A DOR EM OFERTA NO MERCADO SOCIAL
MODELAGEM SOCIAL: um legado
arquetípico da sobrevivência humana?
“Também a dor tem suas hipocrisias.”
Machado de Assis
À janela fechada do carro que obedece ao sinal do semáforo saltam os olhos
fundos e secos. Mãos ainda mais secas batem no vidro com timidez e ousadia. Duas
grandes vantagens adquiridas por quem aprende desde cedo a viver sob a proteção
das ruas: investir na personificação.
A dor se transforma em ferramenta de
comunicação para com o restante do mundo que circunvizinha sem tocar-se, a não
ser nos extremos de suas próprias desvantagens. Máscaras saltam como se a aeronave das destemperanças colidisse
consigo mesma em alta e vertiginosa velocidade. Do lado de dentro da janela do
carro parado, dois olhos bem lubrificados podem optar por um código específico:
decodificar os riscos que aparecem inscritos no contingente dos olhos secos,
ou, mergulhar na mensagem oblíqua de que, por trás daquela dor massificada há
outra, uma dor bem maior e mais profunda, responsável por arrastar os pares de
olhos na mesma correnteza lodosa. Máscaras espocam como por obrigação de sua
natureza enviesada. Os olhos dentro e fora do carro trocam mensagens que somam
milionésimos de segundos. A dor é ambígua e repele a compensação do lenitivo
imediato. Diante do medo de sucumbir ao abismo social que as dores cavaram, os
olhos protegidos pelo vidro fechado decidem pela única leitura ao seu dispor:
perigo! Em alta velocidade, avançam o sinal de trânsito, deixando para trás o
que irá repetir-se logo mais, à frente, no próximo cruzamento.
Na avenida, enquanto o
sinal abre para os veículos apressados, os olhos secos fundem-se em milhões de
conjecturas e sentimentos. Controversos, os sentimentos vão da absoluta frustração
ao desejo quase doentio por revanche, talvez vingança, algo próximo à natureza
da violência.
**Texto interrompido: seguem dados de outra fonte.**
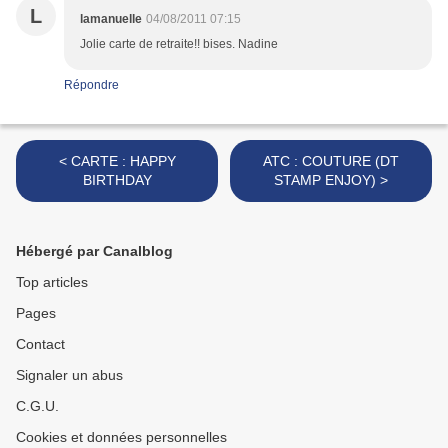
L
lamanuelle
04/08/2011 07:15
Jolie carte de retraite!! bises. Nadine
Répondre
< CARTE : HAPPY
ATC : COUTURE (DT
BIRTHDAY
STAMP ENJOY) >
Hébergé par Canalblog
Top articles
Pages
Contact
Signaler un abus
C.G.U.
Cookies et données personnelles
Duas dores que nascem em limbos diferentes crescem lá e cá. O
carro que avança para o próximo sinal carrega a sombra da culpa pelas dores
sentidas, pelo medo invasivo, pela inconsistente sensação de que algo passa ao
largo e se avoluma sem sentido, em camadas de densa escuridão. A natureza das
duas dores é real, mas os personagens, mergulhados em seus próprios dramas, não
ponderam isentar-se dos estereótipos conquistados a árduas e repetidas cenas. No palco da humanidade assombrada pela
voracidade de sua evolução, a dor se transforma em produto posto no mercado das
diferenças sociais. Há de se pensar que fazem parte da vida, o quê exime quem as
vê de fora, ou, que são produto de reserva de um controle que ultrapassa a
simples compreensão.
Há dores e dores. E existem
formas produtivas de nos valermos dela, desde a esfera mais básica e visceral,
até os contextos que parodiam tragédias inenarráveis. As dores da humanidade entraram
no ritmo da impessoalização e dos efeitos colaterais: deficiências de uma
sociedade bombardeada pelo desejo premente do que se apresenta em estado de devir. O que está à frente justifica as decisões
momentâneas, mesmo que para isso, a dor do outro seja considerada uma
contingência. Ou, então, que a dor se preste para acionar outras dores, como a
da culpa, do ressentimento, das misérias que atingem o homem parado no sinal de
trânsito: implacável dor dos que são imobilizados pela inércia social, pela
corrupção dos valores, pela desvalorização da vida. Sagazes personagens driblam
a natureza da dor que se apresenta em modelagens rapidamente aprendidas. Os
modelos nos ensinam a sobreviver. Ou a repetir, depende do ponto de vista ou da
ausência de visão. Dizer que só um lado sabe a verdade é matar a verdade, enquanto resultado de leituras e formas de sentir
pessoais e intransferíveis.
Olhos secos e
profundamente sofridos sobrevivem em todos os semáforos da vida urbana. Olhos ilhados
pelo impacto da dor alheia e do medo pessoal imobilizam-se quase em mesmo
número. Talvez mais. Talvez...
Estranho que
ainda pesquisemos a natureza da consciência humana mapeando a morfologia de
nosso cérebro. Bem, estranho se se considerar apenas um lado da vidraça
fechada. Mas, esta é uma questão para quem não se anestesia diante da dor, capricho
dado a poucos sobreviventes em estado de potência. A dor, também se acomoda nos
espaços que não tratam dela com respeito. Ai de nós, vis espectadores!